[Extracted page text data]
• • • • •
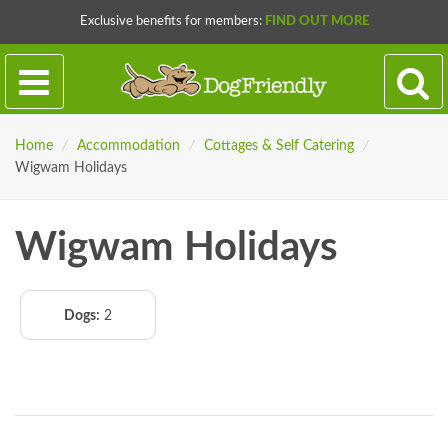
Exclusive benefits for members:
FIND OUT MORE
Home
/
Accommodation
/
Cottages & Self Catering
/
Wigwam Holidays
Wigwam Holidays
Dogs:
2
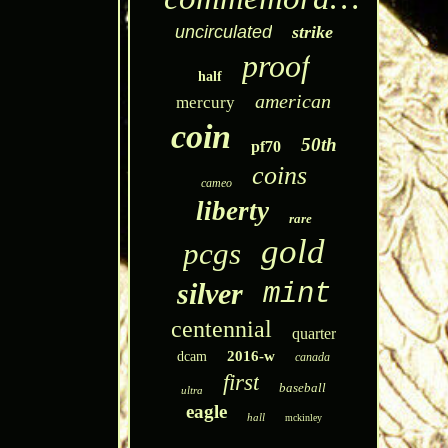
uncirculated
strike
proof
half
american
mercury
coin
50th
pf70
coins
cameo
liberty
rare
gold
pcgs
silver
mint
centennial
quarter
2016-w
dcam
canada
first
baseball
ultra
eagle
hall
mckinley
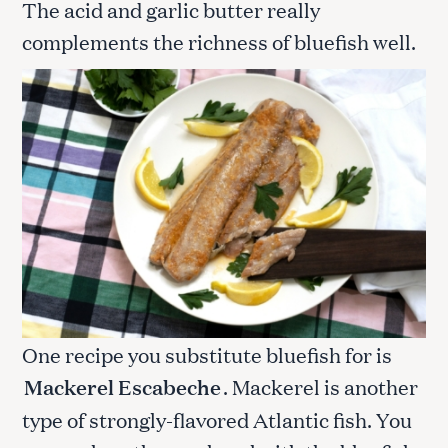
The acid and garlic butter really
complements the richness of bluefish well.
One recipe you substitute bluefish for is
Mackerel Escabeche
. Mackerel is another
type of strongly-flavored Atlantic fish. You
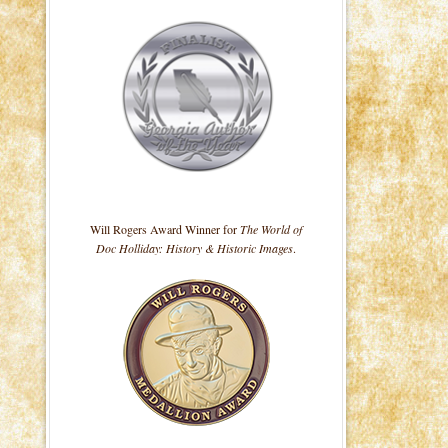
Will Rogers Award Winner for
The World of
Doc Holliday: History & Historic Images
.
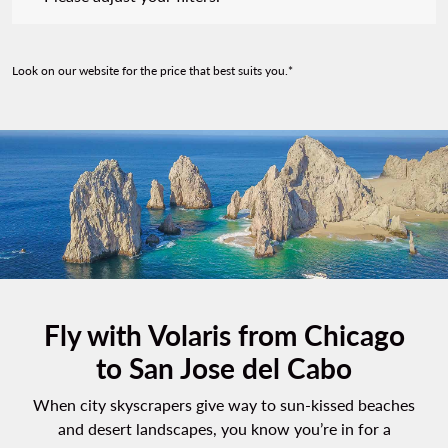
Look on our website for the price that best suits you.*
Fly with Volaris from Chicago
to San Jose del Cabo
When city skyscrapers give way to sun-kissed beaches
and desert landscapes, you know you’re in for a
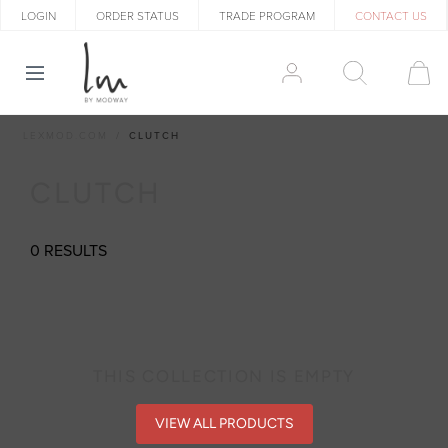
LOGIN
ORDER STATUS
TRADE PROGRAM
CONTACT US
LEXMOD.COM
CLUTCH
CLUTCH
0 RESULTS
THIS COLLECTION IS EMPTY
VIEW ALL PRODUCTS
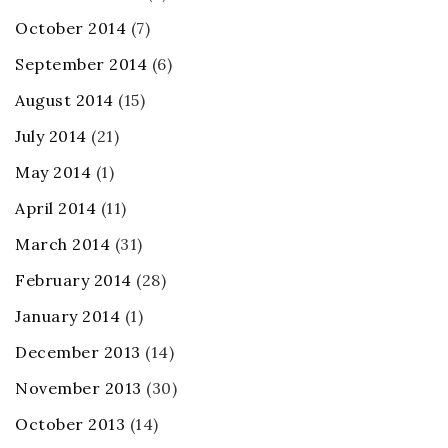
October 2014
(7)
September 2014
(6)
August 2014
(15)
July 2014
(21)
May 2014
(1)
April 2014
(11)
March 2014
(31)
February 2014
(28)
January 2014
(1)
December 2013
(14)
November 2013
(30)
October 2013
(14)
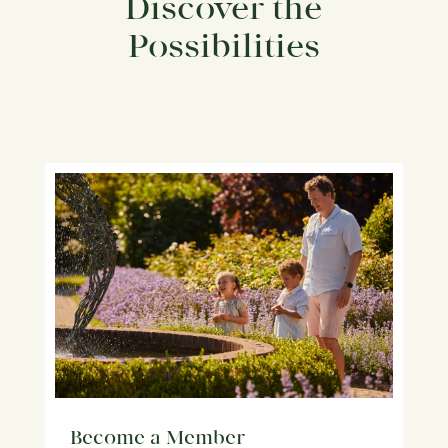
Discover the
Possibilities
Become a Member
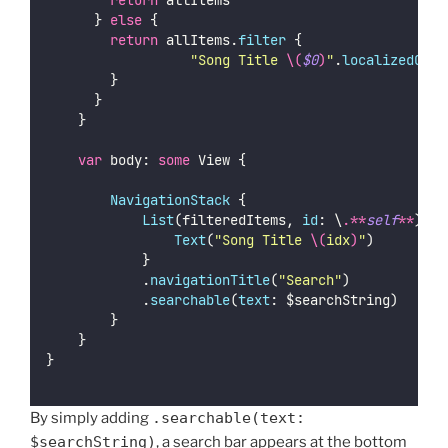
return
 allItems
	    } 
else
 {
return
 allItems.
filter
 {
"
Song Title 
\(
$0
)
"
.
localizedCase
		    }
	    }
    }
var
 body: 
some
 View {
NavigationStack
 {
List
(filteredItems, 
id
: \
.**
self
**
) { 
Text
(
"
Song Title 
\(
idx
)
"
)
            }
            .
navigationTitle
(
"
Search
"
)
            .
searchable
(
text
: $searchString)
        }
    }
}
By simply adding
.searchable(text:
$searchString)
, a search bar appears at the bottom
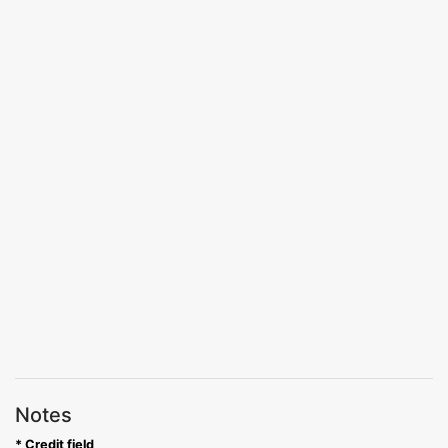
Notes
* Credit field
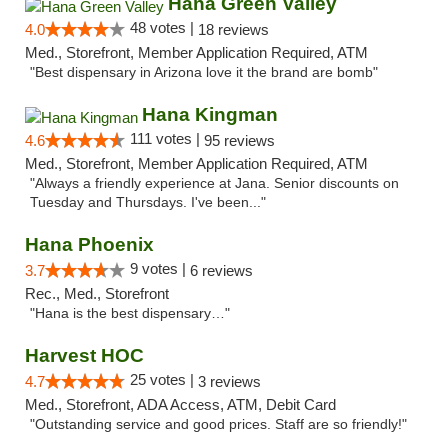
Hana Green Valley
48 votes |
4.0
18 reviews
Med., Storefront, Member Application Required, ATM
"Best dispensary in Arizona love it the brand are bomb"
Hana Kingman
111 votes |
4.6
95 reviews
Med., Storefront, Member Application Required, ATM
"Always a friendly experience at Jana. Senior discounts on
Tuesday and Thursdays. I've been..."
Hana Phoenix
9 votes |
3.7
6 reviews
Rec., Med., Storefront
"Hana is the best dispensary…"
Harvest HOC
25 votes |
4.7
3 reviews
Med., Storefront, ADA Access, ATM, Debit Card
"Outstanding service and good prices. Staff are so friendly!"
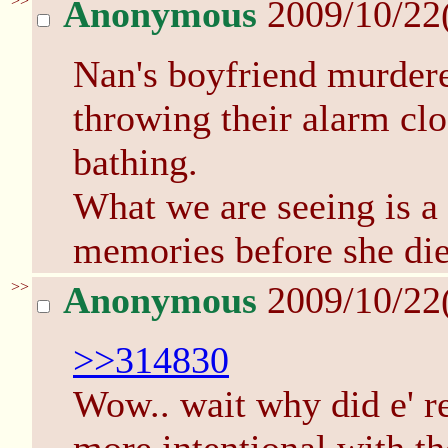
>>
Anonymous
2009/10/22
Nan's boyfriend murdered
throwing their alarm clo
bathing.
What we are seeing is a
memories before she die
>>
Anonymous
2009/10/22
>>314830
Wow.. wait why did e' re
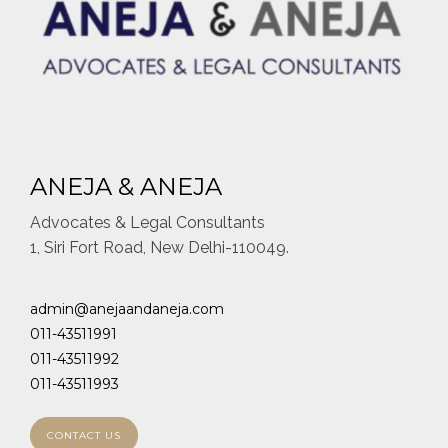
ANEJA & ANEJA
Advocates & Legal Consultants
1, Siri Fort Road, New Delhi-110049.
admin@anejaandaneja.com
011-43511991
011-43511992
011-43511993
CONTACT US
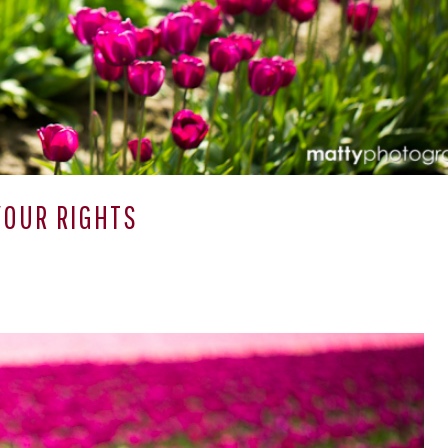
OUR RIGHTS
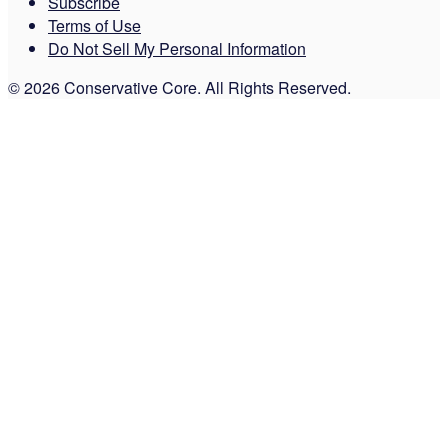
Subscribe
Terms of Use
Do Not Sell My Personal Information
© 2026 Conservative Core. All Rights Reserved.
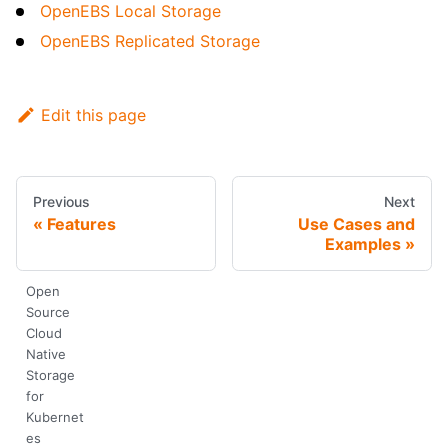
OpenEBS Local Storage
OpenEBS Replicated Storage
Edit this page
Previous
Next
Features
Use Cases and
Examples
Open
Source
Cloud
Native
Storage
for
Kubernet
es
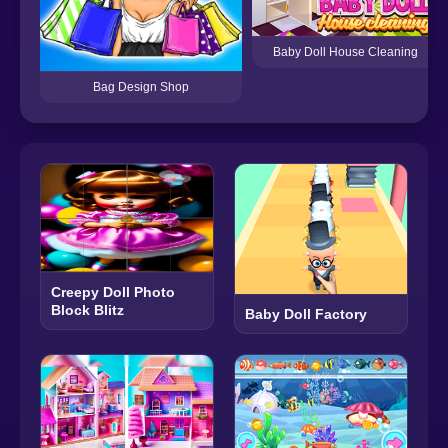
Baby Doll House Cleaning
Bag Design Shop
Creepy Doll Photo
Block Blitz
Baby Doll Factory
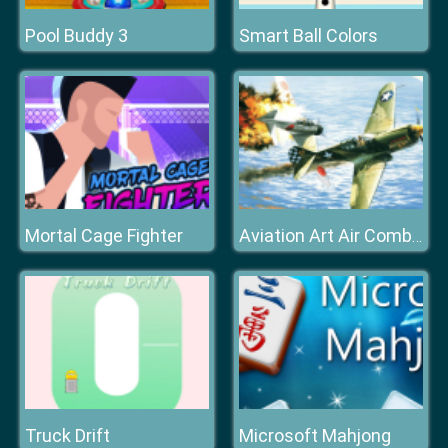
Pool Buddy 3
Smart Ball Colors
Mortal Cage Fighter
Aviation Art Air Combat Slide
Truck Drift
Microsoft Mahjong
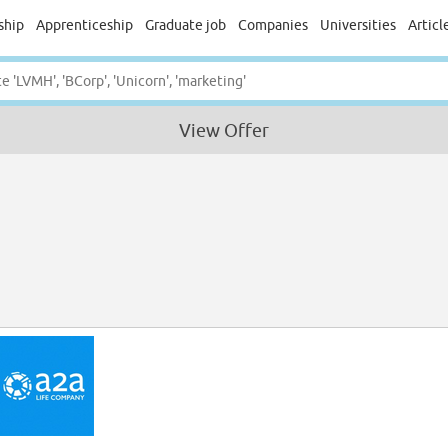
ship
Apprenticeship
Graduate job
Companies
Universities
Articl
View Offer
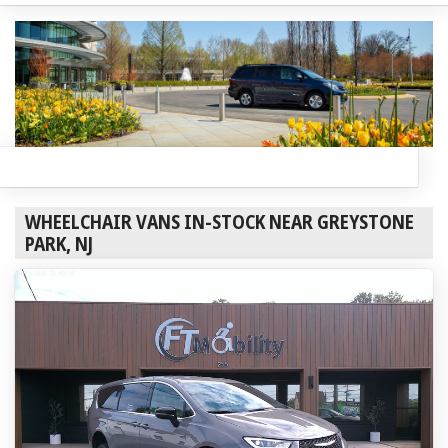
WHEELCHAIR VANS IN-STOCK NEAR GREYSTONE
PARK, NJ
• • • • •
Problem requirements ->
Print every entry verbatim and leave all pictures out.

Answer below ->
Exclusive benefits for members:
FIND OUT MORE
Home
/
Accommodation
/
Cottages & Self Catering
/
Wigwam Holidays
Wigwam Holidays
Dogs:
2
uncirculated
strike
proof
half
american
mercury
coin
50th
pf70
coins
cameo
liberty
rare
gold
pcgs
silver
mint
centennial
quarter
2016-w
dcam
canada
first
baseball
ultra
eagle
hall
mckinley
The acid and garlic butter really
complements the richness of bluefish well.
One recipe you substitute bluefish for is
Mackerel Escabeche
. Mackerel is another
type of strongly-flavored Atlantic fish. You
Will Rogers Award Winner for
The World of
Doc Holliday: History & Historic Images
.
Look on our website for the price that best suits you.*
Fly with Volaris from Chicago
to San Jose del Cabo
When city skyscrapers give way to sun-kissed beaches
and desert landscapes, you know you’re in for a
LOGIN
ORDER STATUS
TRADE PROGRAM
CONTACT US
LEXMOD.COM
CLUTCH
CLUTCH
0 RESULTS
THIS COLLECTION IS EMPTY
VIEW ALL PRODUCTS
October 2014
(7)
September 2014
(6)
August 2014
(15)
July 2014
(21)
May 2014
(1)
April 2014
(11)
March 2014
(31)
February 2014
(28)
January 2014
(1)
December 2013
(14)
November 2013
(30)
October 2013
(14)
Discover the
Possibilities
Become a Member
return
 allItems
	    } 
else
 {
return
 allItems.
filter
 {
"
Song Title 
\(
$0
)
"
.
localizedCase
		    }
	    }
    }
var
 body: 
some
 View {
NavigationStack
 {
List
(filteredItems, 
id
: \
.**
self
**
) { 
Text
(
"
Song Title 
\(
idx
)
"
)
            }
            .
navigationTitle
(
"
Search
"
)
            .
searchable
(
text
: $searchString)
        }
    }
}
By simply adding
.searchable(text:
$searchString)
, a search bar appears at the bottom
Notes
* Credit field
Hana Green Valley
48 votes |
4.0
18 reviews
Med., Storefront, Member Application Required, ATM
"Best dispensary in Arizona love it the brand are bomb"
Hana Kingman
111 votes |
4.6
95 reviews
Med., Storefront, Member Application Required, ATM
"Always a friendly experience at Jana. Senior discounts on
Tuesday and Thursdays. I've been..."
Hana Phoenix
9 votes |
3.7
6 reviews
Rec., Med., Storefront
"Hana is the best dispensary…"
Harvest HOC
25 votes |
4.7
3 reviews
Med., Storefront, ADA Access, ATM, Debit Card
"Outstanding service and good prices. Staff are so friendly!"
>>
Anonymous
2009/10/22
Nan's boyfriend murdered
throwing their alarm clo
bathing.
What we are seeing is a
memories before she die
>>
Anonymous
2009/10/22
>>314830
Wow.. wait why did e' re
ANEJA & ANEJA
Advocates & Legal Consultants
1, Siri Fort Road, New Delhi-110049.
admin@anejaandaneja.com
011-43511991
011-43511992
011-43511993
CONTACT US
OUR RIGHTS
Subscribe
Terms of Use
Do Not Sell My Personal Information
© 2026 Conservative Core. All Rights Reserved.
OpenEBS Local Storage
OpenEBS Replicated Storage
Edit this page
Previous
Next
Features
Use Cases and
Examples
Open
Source
Cloud
Native
Storage
for
Kubernet
es
Baby Doll House Cleaning
Bag Design Shop
Creepy Doll Photo
Block Blitz
Baby Doll Factory
Pool Buddy 3
Smart Ball Colors
Mortal Cage Fighter
Aviation Art Air Combat Slide
Truck Drift
Microsoft Mahjong
ship
Apprenticeship
Graduate job
Companies
Universities
Articl
View Offer
WHEELCHAIR VANS IN-STOCK NEAR GREYSTONE
PARK, NJ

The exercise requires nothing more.